Disaster followed leaving the gold standard



Gold had been set at a price of $35 an ounce under the Bretton Woods agreement at the end of World War II. But at that price the U.S. gold reserves covered only $1 out of every $7 of U.S. commitments to convert dollars to gold. When the United Kingdom forced the issue by demanding gold instead of promises to deliver gold, the Nixon administration could no longer delay the decision about the gold standard.

At the Nixon Presidential Library, a picture taken at Camp David shows the Nixon administration members who had to make that decision.

Prominent in the group is Paul Volcker, who would become the Federal Reserve chairman and drive the economy into recession to stop inflation rates that would reach double digits by the late 1970s. That inflation also drove gold prices to $800 an ounce.

Also in the picture: Arthur Burns, the Federal Reserve chairman who advised against going off the gold standard. He wrote a diary that describes how the decision to get off the gold standard was made.

And then there are George Shultz and Herbert Stein, two champions of the free market and followers of economist Milton Friedman. At Camp David they pushed to get off the gold standard, a stand that some free-market economists today rue. While President Richard Nixon followed their advice on the gold standard, he decided to impose price controls at the same time to divert public attention, something that Shultz and Stein opposed. Shultz would soon leave the administration when, after decontrolling prices, the president re-imposed controls with a second price freeze in June 1973.

Also in the Camp David lineup is John Connally, who had been wounded in the assassination of President John F. Kennedy in November 1963. Connally, as Nixon’s Treasury secretary, pushed for a program that would grab public attention away from the gold standard.

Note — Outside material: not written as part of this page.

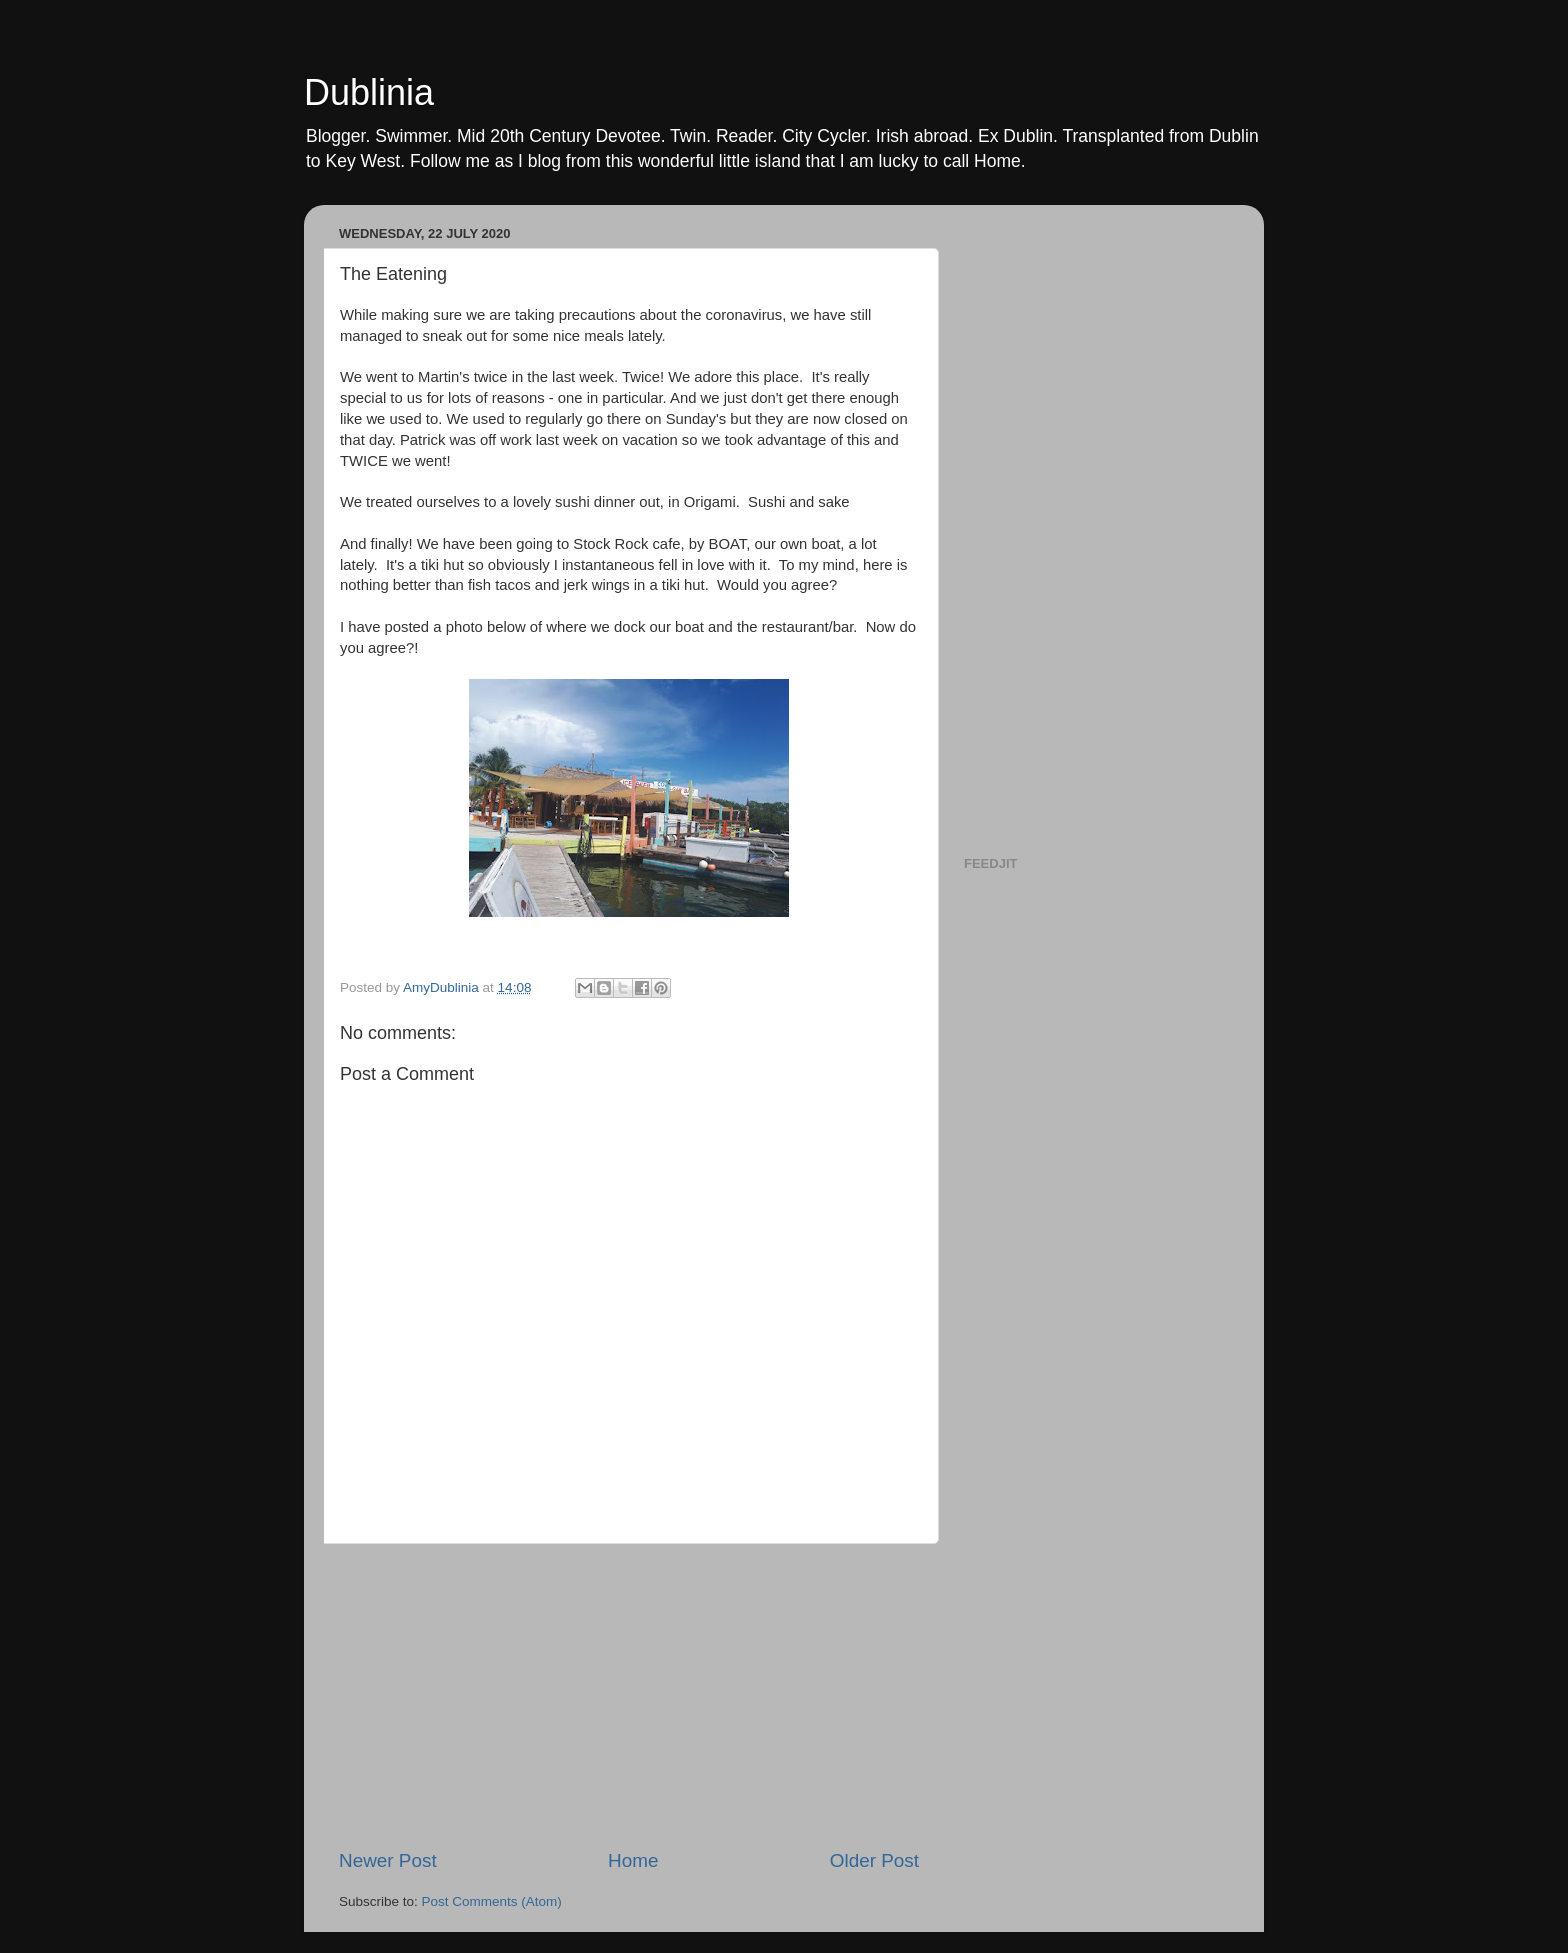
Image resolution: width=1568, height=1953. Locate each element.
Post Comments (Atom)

He was right: Few people today remember when we finally went off the gold standard, but many more remember Nixon’s price controls.

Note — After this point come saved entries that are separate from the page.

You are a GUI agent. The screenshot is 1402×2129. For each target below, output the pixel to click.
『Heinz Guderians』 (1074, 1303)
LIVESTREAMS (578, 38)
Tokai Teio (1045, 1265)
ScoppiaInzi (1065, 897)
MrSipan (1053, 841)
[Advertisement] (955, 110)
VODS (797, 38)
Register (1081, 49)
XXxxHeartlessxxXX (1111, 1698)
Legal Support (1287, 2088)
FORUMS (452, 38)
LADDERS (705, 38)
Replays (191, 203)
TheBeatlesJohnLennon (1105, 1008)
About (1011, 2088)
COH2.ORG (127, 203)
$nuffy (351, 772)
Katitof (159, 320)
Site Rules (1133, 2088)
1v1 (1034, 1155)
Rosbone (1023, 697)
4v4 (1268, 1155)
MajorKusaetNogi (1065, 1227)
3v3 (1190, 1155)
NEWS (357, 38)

Today we see the legacy of that decision 40 years ago. Instead of $35 an ounce, gold has pushed beyond $1,700 an ounce. But there is a more subtle legacy: tolerance of inflation. Price controls were imposed in 1971 to hold down inflation, but after that experience, presidents and Congress have been very reluctant to impose them on oil, gold, drugs, health care or anything.

With the passing of 40 years, we finally have the accounting of the participants to the Camp David decision to leave the gold standard.

The latest and most fascinating account became publicly available in 2010, a gem published by the University Press of Kansas. “Inside the Nixon Administration: The Secret Diary of Arthur Burns, 1969-1974” shows how important economic decisions are made and gives us a picture of the decision makers who decided at Camp David to terminate the gold standard.

Michael Tansey is a professor at Rockhurst University, where he has developed a curriculum for executive learning in international economics for the Executive Fellows Program and an MBA for doctors and medical students.